In the long and
distinguished catalogue of Boston movies Spotlight
will take its rightful place at or very near the top. Like that other great Boston movie, The Verdict, it derives its dramatic energy
from a clash between a powerful Boston institution, the Roman Catholic Church,
and its seemingly powerless victims.
Boston is ground zero for the discovery of the world-wide epidemic of child
rape by priests. It was due to the
valiant, dogged efforts of the spotlight team of The Boston Globe, another
powerful civic institution, that these ugly crimes were brought to light. No one wanted to believe it; not even The Globe could digest the information
when it first fell into its lap in the 1990s, and Editor Walter “Robby”
Robinson, played by Michael Keaton with subtlety and nuance, buried the story
on the Metro page.
Then a newcomer arrives on the scene
to take over editorial management at The
Globe – Marty Baron, played with
phlegmatic doggedness by Liev Schreiber, is an outsider: he’s not from Boston,
he’s not married, he doesn’t even follow baseball, and he’s Jewish in a town
run by Irish Catholics. Baron immediately
recognizes the potential of this story and redirects the spotlight team to
pursue it. This is their second chance
to get it right. Enter Phil Saviano,
played with intelligence and intensity by Neal Huff; he is head of SNAP
(Survivors Network for those Abused by Priests). He brings to a meeting with the spotlight
team a box full of books about pedophilia in the priesthood, documents, court
records – all the information is there but no one has bothered to connect the
dots. No one except the attorney for the
plaintiffs, the indefatigable Mitchell Garabedian, played by Stanley Tucci with
amiable bluntness. He is “not a people
person”; like Marty Baron he is an outsider (“How many Armenians do you know in
this town?”); but he’s a careful lawyer and is able, through a mistake of the
opposing counsel, to make public sealed documents which prove the complicity
and the guilt of the Archdiocese of Boston.

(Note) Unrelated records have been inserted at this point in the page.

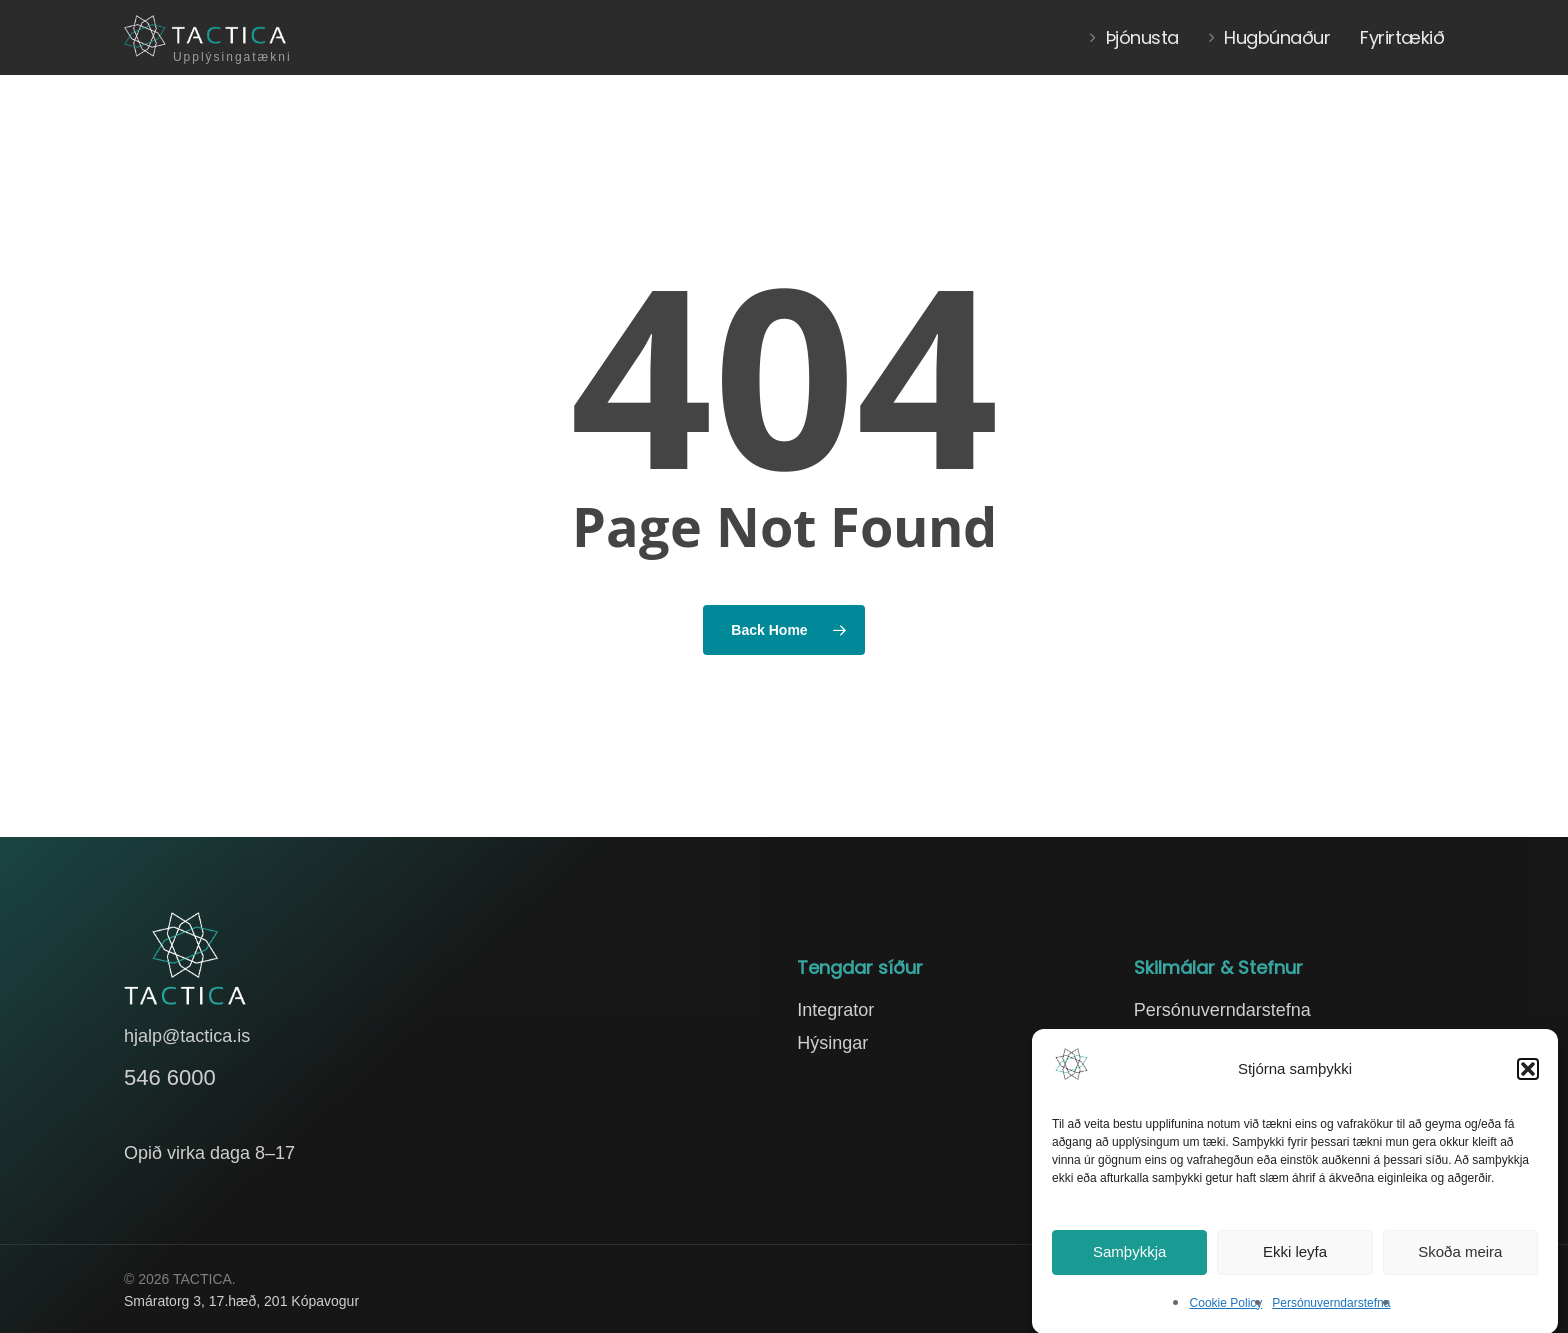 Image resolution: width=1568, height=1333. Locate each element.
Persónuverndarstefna (1331, 1309)
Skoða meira (1460, 1257)
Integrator (835, 1010)
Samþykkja (1129, 1257)
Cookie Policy (1226, 1309)
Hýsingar (832, 1043)
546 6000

Garabedian has connected the dots; he knows that “if it takes a village
to raise a child it takes a village to rape a child”. Director Thomas McCarthy, who has to his
credits another journalism movie: Good
Night and Good Luck, about Edward R. Murrow, along with the TV drama, Boston Public, has somehow made a
compelling drama out of library research and the hunt for court records. As we all know the Devil is in the details; and
the Devil it seems is alive and well in ye old Puritan stronghold, which has
furnished plenty of material from real life and legal proceedings for a long
list of gothic horror stories from the Salem witch trials to the Winter Hill
gang.
This
is a movie about the importance of information, and the importance of the kind
of investigative journalism it takes to discover and piece together fragments
of data into a coherent narrative that demands reform, that pricks the
conscience of the public, that brings to heel powerful institutions, that sends
priests to prison and cardinals into exile.
It is hard to overestimate the importance of this function to a democratic
society; and it is easy to take for granted that it will somehow be done by
somebody. One comes away from this movie
feeling that a vital function of our democracy – “the Fourth Estate” – hangs by
a thread. The spotlight team is nothing
if not a modest bunch – they drive to work in Toyota Camrys, the wear chinos,
rumpled sweaters and bad coiffures; but they do some of the most important work
in this democracy. It makes you wonder
where things are trending in the age of cable news, the facile mix of opinion
and fact, news aggregator services, and slickly produced propaganda presented
as fair and balanced journalism.
Michael
Keaton brings a keen intelligence to the role with a clipped Boston accent. Mark Ruffalo, as Michael Rezendez, from Portuguese
East Boston (another outsider), conveys powerful feelings with close ups of his
face; just as Rachel McAdams, as Sacha Pfeiffer, with her bad hair and rumpled
sweaters, conveys earnestness – they both walk the fine line required of
journalists between involvement and objectivity. John Slattery (of Mad Men) plays Ben Bradlee Jr., whose father was a major player in
exposing the Watergate story at The
Washington Post. But it is Michael
Cyril Creighton who will make you cry for his portrayal of a victim of child abuse. He conveys both the vulnerability and the resilience
of Joe Crowley, a gay boy who was repeatedly raped by the infamous Paul
Shanley, and then passed around to Shanley’s friends. If you are a human being this movie will
bring a tear to your eye and put a gulp in your throat. If you are a Bostonian, or have once lived in
Greater Boston, you absolutely must see
this film; it will rip your heart out and make you feel both shame and
pride. Interspersed in the tepid
applause at the end were the muffled sounds of catharsis: sniffles, sighs,
audible moans. And for those who have
never lived in this great city – you should
see this film, which ends with a
powerful punch in the gut by silently posting an astonishingly long list of
sister cities that have been touched by this scourge, illustrating once again the
power of cinema not only to inform but also to enlighten the public.